Across the listing below, count the lines containing "Description". Answer with that number only.
------ Data under study
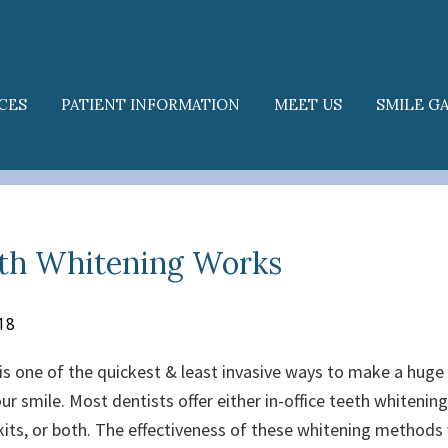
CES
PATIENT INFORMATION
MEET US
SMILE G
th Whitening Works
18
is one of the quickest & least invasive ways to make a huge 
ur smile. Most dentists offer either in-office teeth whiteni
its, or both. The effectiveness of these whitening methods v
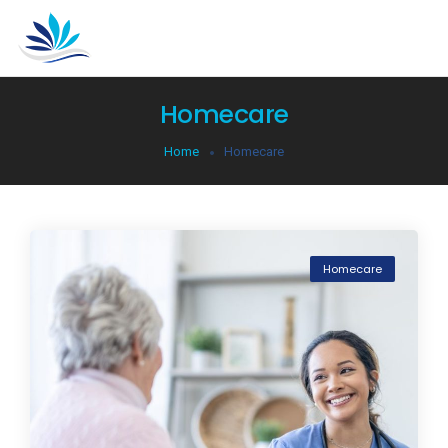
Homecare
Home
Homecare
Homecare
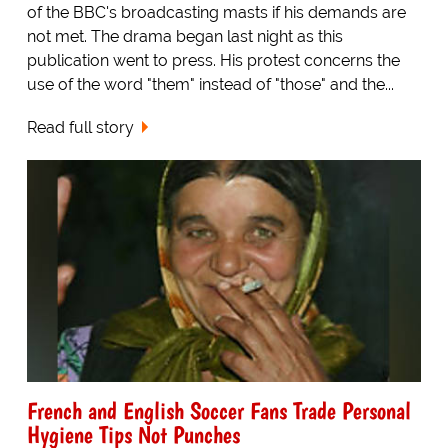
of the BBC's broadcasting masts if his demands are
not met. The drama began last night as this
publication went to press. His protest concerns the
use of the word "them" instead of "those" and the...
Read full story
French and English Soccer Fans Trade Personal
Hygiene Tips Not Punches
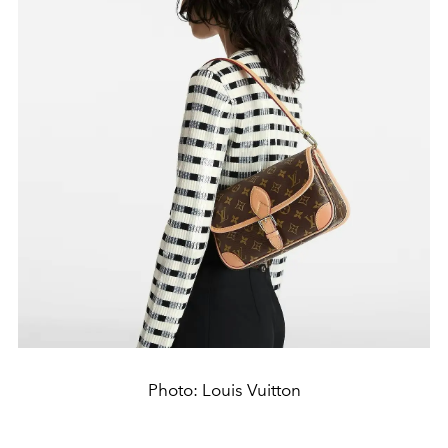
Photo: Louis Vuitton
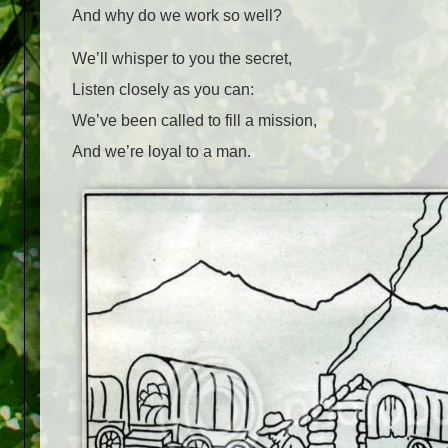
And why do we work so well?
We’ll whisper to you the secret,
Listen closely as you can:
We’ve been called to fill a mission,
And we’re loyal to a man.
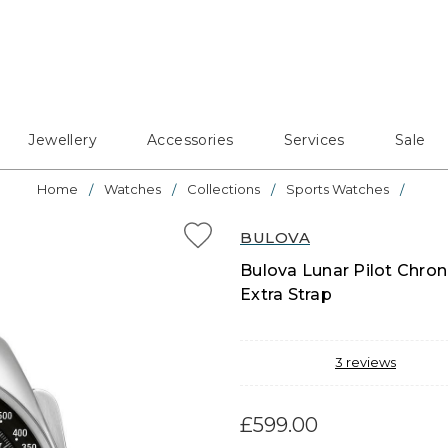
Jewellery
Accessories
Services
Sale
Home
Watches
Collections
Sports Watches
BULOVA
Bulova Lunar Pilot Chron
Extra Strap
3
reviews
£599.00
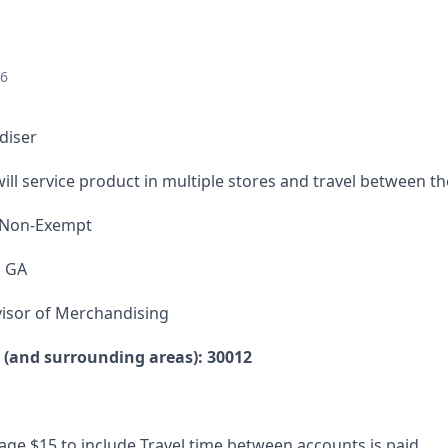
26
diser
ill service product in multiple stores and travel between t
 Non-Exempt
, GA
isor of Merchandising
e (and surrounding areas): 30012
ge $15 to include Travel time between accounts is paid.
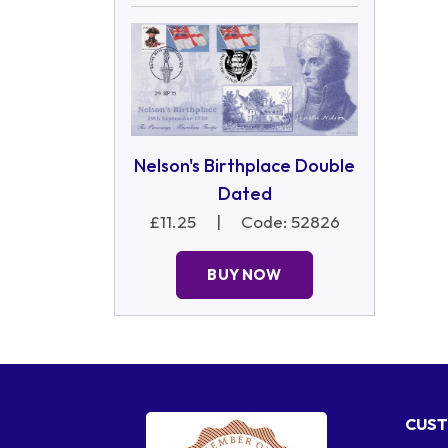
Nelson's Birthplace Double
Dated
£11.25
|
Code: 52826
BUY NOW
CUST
------------
------ Data under study
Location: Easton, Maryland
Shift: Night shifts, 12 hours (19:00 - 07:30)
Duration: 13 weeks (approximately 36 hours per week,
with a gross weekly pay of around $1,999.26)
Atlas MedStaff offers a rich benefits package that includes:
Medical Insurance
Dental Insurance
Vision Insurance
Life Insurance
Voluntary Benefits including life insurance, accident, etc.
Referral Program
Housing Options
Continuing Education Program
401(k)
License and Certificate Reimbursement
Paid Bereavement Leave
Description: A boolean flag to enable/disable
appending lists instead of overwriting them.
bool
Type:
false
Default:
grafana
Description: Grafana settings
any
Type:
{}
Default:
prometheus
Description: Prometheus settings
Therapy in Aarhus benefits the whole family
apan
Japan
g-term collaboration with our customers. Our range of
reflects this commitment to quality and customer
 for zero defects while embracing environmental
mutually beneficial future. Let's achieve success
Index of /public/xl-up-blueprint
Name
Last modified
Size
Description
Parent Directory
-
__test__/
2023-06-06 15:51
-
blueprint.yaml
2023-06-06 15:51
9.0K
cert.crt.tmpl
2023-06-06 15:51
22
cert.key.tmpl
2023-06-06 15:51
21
------------
## [Solution]
4